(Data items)
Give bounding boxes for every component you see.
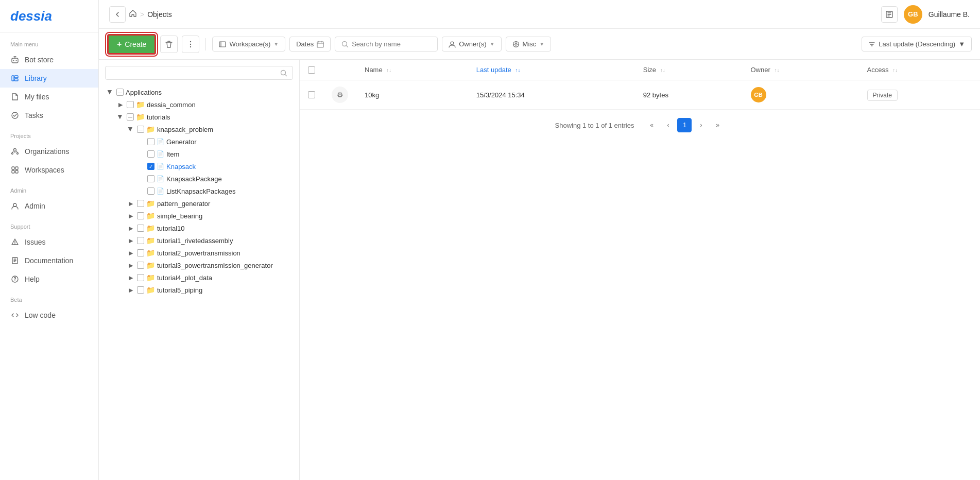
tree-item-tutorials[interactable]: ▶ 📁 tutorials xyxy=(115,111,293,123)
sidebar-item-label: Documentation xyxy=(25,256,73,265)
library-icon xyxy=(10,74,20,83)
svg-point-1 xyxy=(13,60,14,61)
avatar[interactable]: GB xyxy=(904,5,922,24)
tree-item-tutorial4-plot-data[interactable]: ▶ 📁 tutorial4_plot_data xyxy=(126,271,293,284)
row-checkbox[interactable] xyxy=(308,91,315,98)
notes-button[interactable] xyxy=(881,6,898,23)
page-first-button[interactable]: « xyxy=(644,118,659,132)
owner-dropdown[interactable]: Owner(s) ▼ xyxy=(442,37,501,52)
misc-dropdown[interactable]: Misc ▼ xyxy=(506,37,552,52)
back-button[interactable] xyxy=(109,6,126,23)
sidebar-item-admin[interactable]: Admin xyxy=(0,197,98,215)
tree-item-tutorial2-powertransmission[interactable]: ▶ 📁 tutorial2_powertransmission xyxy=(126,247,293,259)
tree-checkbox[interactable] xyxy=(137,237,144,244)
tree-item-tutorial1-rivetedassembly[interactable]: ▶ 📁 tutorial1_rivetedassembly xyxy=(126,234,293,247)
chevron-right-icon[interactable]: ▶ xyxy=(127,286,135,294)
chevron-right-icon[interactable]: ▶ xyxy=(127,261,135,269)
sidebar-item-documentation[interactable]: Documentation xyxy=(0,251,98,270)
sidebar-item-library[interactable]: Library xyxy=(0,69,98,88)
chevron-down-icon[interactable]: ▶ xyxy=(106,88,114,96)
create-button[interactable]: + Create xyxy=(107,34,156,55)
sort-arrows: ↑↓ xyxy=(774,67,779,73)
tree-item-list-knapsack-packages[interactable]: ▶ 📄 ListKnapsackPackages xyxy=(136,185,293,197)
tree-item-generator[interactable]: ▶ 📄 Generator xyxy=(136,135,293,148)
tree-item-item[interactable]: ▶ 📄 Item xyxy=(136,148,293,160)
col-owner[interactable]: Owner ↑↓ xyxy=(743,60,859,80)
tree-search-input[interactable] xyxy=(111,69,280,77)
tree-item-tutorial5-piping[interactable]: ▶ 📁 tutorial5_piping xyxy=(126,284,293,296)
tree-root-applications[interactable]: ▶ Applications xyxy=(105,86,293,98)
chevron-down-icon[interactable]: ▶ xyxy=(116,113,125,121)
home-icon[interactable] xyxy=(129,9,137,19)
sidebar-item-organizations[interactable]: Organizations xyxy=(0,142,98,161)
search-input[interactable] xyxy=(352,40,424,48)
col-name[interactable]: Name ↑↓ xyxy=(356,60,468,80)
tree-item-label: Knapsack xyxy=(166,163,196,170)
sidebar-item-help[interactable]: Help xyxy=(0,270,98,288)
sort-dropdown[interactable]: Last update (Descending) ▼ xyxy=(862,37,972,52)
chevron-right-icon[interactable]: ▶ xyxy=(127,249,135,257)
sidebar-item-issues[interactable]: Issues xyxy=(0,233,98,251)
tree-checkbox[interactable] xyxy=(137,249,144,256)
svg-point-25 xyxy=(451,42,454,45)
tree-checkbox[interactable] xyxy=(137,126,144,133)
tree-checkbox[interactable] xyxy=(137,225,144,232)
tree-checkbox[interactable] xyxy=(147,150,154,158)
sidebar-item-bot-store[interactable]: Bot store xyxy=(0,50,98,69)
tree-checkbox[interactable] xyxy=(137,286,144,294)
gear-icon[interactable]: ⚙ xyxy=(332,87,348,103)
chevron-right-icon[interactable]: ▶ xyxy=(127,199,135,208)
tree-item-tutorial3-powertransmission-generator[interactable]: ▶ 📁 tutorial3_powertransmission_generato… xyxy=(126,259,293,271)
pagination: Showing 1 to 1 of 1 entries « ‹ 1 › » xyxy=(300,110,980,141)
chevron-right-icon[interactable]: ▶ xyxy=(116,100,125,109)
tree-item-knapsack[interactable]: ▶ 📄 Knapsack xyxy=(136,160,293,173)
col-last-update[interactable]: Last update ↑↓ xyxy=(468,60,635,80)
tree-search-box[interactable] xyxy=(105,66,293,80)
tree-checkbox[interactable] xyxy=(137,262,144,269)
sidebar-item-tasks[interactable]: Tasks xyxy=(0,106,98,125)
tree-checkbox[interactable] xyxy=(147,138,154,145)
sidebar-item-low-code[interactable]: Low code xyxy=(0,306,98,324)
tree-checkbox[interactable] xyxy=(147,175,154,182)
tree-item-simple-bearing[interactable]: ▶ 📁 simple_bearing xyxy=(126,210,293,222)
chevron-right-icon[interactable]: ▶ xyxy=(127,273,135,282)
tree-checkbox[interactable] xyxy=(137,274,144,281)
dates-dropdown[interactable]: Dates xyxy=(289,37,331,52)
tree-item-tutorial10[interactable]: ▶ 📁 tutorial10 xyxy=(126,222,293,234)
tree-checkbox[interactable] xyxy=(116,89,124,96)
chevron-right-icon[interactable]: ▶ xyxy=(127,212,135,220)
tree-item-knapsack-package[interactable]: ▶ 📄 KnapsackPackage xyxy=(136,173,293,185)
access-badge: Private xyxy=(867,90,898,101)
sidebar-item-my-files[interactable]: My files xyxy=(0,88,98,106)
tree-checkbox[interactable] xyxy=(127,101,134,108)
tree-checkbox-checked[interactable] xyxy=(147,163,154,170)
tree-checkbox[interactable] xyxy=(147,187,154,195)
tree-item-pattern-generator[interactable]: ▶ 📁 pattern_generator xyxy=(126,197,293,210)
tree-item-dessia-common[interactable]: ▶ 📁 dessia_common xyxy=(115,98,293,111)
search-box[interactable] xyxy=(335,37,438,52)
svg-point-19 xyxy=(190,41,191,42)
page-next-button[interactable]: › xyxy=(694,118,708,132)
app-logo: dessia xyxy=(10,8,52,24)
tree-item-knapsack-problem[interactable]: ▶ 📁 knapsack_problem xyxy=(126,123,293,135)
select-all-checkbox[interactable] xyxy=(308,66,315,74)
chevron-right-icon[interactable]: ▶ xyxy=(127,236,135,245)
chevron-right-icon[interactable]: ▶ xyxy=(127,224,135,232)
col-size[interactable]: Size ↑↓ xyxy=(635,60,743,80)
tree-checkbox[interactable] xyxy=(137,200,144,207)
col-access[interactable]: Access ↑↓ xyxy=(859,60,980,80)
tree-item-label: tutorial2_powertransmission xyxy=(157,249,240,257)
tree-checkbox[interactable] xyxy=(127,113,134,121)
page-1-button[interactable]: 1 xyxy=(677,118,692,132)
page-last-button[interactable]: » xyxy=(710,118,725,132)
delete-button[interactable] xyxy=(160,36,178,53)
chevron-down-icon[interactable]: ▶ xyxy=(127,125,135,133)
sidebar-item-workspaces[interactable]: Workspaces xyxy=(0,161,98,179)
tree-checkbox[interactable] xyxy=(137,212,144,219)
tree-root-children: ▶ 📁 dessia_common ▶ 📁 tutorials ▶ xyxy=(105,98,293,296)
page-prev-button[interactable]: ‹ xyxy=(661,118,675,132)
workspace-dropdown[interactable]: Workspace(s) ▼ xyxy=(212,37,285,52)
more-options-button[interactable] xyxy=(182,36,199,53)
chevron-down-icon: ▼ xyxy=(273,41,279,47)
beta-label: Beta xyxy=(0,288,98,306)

▶ **TASK TO COMPLETE**
Return only the number of lines in the preceding records that contain the string "owner".

▶ **ANSWER TO THIS EXERCISE**
2